Integrale opgaven organiseren: hoe komen we verder?
Daamen en Verheul trapten de themasessie af door te vertellen over de (werking van) instituties. Maar hoe komen we verder in het organiseren van integrale opgaven? Drie dimensies waarop het debat over institutionele transities plaatsvindt passeren de revue:
- Bundelen van publieke en private investeringskracht
In Nederland kunnen we meer inzetten op marketing om groeifondsen meer bekendheid te geven. Ook het meer gebiedsgericht kijken naar het bundelen van financiële stromen en het samenbrengen van gemeentelijke ‘potjes’ kan helpen. Een voorbeeld hiervan is het mobiliteitsfonds. - Hervinden van publiek-privaat sturingsvermogen
Op dit moment wordt gesteld dat als partijen er bij gebiedsontwikkeling op lokaal of regionaal niveau niet uitkomen er ‘in Den Haag’ knopen worden doorgehakt. De Rijksoverheid kan financiële prikkels in het coördinatiesysteem inbouwen die aanzetten tot samenwerking en/of creatieve concurrentie op lokaal of regionaal niveau. En alleen (‘dreigen met’) ingrijpen als men er op decentraal niveau niet uitkomt. - Zorgen voor meer maatschappelijke betrokkenheid
Omgevingsparticipatie vraagt om maatwerk. Niet overal en door iedereen kan naast meedenken ook aan co-creatie of zelforganisatie worden gedaan. Elke ontwikkeling is anders, dit geldt ook voor het betrokken publiek. Het is daarom van belang om goed na te denken over de doelen die je nastreeft in het participatieproces. Voor sommige doelen beschikken inwoners niet over de juiste kennis of valt het niet binnen de eigen invloedssfeer.

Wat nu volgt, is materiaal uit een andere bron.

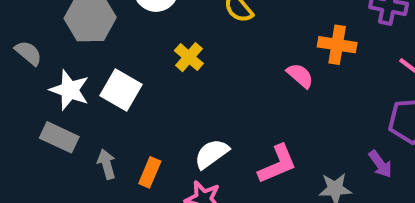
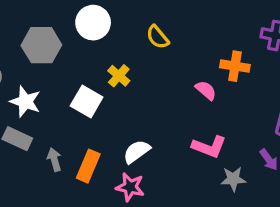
white square: (121, 90) -> (87, 102), moved
pink L-shape: (277, 164) -> (209, 147), moved, turned 44
orange rectangle: (150, 172) -> (88, 166), size x1.4

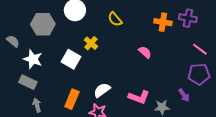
orange cross: (235, 66) -> (163, 22), moved
pink L-shape: (209, 147) -> (139, 97), moved
gray arrow: (54, 160) -> (37, 105), moved

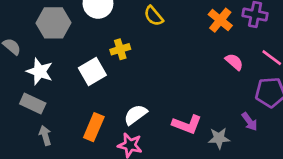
orange cross: (163, 22) -> (220, 20), turned 30
yellow cross: (91, 43) -> (120, 49), turned 32
pink semicircle: (145, 52) -> (234, 62), moved
white square: (71, 59) -> (92, 72), turned 30

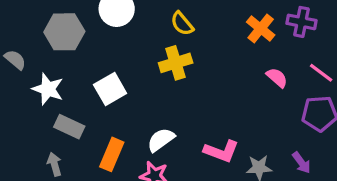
yellow cross: (120, 49) -> (176, 63), moved, size x1.4
gray rectangle: (33, 103) -> (69, 127), moved
purple arrow: (249, 122) -> (301, 163), moved

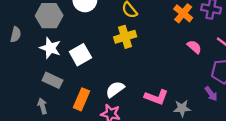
gray semicircle: (15, 60) -> (16, 35), turned 64
white star: (48, 89) -> (50, 48), moved
purple arrow: (301, 163) -> (211, 94), moved

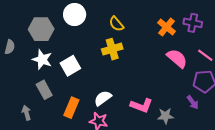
pink semicircle: (194, 47) -> (177, 58), size x1.5
gray rectangle: (52, 80) -> (44, 90), turned 36
gray arrow: (42, 106) -> (26, 113), moved

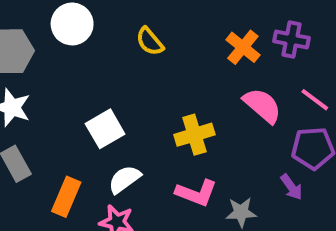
yellow cross: (112, 49) -> (194, 135), moved
white square: (70, 66) -> (105, 129), moved

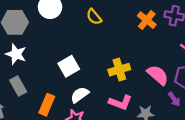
pink semicircle: (262, 106) -> (158, 75), moved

Op zoek naar goede voorbeelden
Het is eenvoudig om de vinger op de zere plek te leggen en aan te wijzen waarom het in de huidige praktijk vaak misgaat bij het organiseren van opgaven in het institutionele landschap. Veel lastiger is het, om goede praktijkvoorbeelden te vinden van hoe het wel kan. Een simpele oplossing is er niet, de behoefte aan voorbeelden van het succesvol organiseren van integrale opgaven in gebiedsontwikkeling is er wel.
Dit artikel is geschreven door Paul van den Bragt (TU Delft).